Il papa emerito Benedetto XVI nella sua lettera a Piergiorgio Odifreddi, nella quale ha affrontato tematiche quali”la fede, la scienza e il male”, riconosce che la matematica sia la sola scienza nel senso più stretto della parola.
Sembra tuttavia che Sconcerti, Allegri e il Milan non siano della stessa opinione quando affermano che la rinuncia al ricorso contro la squalifica di tre giornate a Balotelli è un atto di eleganza e comunque di rispetto per la classe arbitrale.

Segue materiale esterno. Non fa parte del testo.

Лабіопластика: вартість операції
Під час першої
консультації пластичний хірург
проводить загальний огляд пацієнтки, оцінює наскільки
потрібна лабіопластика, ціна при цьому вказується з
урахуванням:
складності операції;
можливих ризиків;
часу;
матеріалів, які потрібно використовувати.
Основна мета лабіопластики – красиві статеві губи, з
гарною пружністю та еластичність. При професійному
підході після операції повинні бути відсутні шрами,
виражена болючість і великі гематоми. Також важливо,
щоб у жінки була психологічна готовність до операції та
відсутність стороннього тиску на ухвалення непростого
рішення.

La pratica sta diversamente.
A norma dell’art.19 comma 4 lett.)a del codice di giustizia sportiva, due giornate di squalifica in caso di condotta ingiuriosa nei confronti degli ufficiali gara, costituiscono il minimo sindacale, al di sotto del quale non si può andare. Alle due giornate si aggiunge automaticamente una ulteriore giornata per effetto della doppia ammonizione rimediata sul campo.
Con buona pace dei “nostri”, 2 più 1 non può fare che 3.

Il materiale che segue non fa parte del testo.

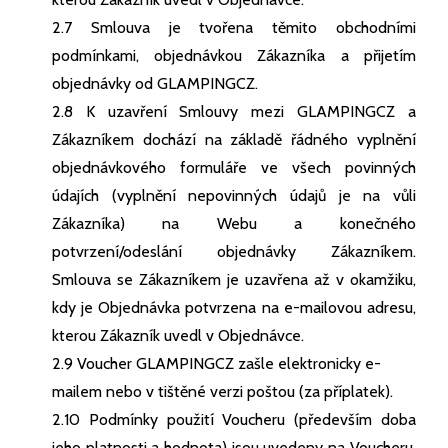
2.7 Smlouva je tvořena těmito obchodními
podmínkami, objednávkou Zákazníka a přijetím
objednávky od GLAMPINGCZ.
2.8 K uzavření Smlouvy mezi GLAMPINGCZ a
Zákazníkem dochází na základě řádného vyplnění
objednávkového formuláře ve všech povinných
údajích (vyplnění nepovinných údajů je na vůli
Zákazníka) na Webu a konečného
potvrzení/odeslání objednávky Zákazníkem.
Smlouva se Zákazníkem je uzavřena až v okamžiku,
kdy je Objednávka potvrzena na e-mailovou adresu,
kterou Zákazník uvedl v Objednávce.
2.9 Voucher GLAMPINGCZ zašle elektronicky e-
mailem nebo v tištěné verzi poštou (za příplatek).
2.10 Podmínky použití Voucheru (především doba
jeho platnosti a hodnota) jsou uvedeny na Voucheru,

La storia non finisce qui, perché occorre ricordare che alla stregua del codice di giustizia sportiva non c’è stata corrispondenza tra il fatto contestato e accertato e la sanzione, in quanto alla fattispecie disciplinare della condotta ingiuriosa,deve aggiungersi quella della condotta intimidatoria e minacciosa, egualmente accertata e non sanzionata dal giudice Tosel (per lui era sufficiente che Balotelli non giocasse contro la Juve)
Allora, senza voler fare il processo alle intenzioni, diciamolo pure che dietro l’apparente fair play del Milan non è mancata la concreta preoccupazione della possibile reformatio in peius della sanzione, che a stretto rigore sarebbe stato un atto dovuto da parte della Corte di Giustizia Federale.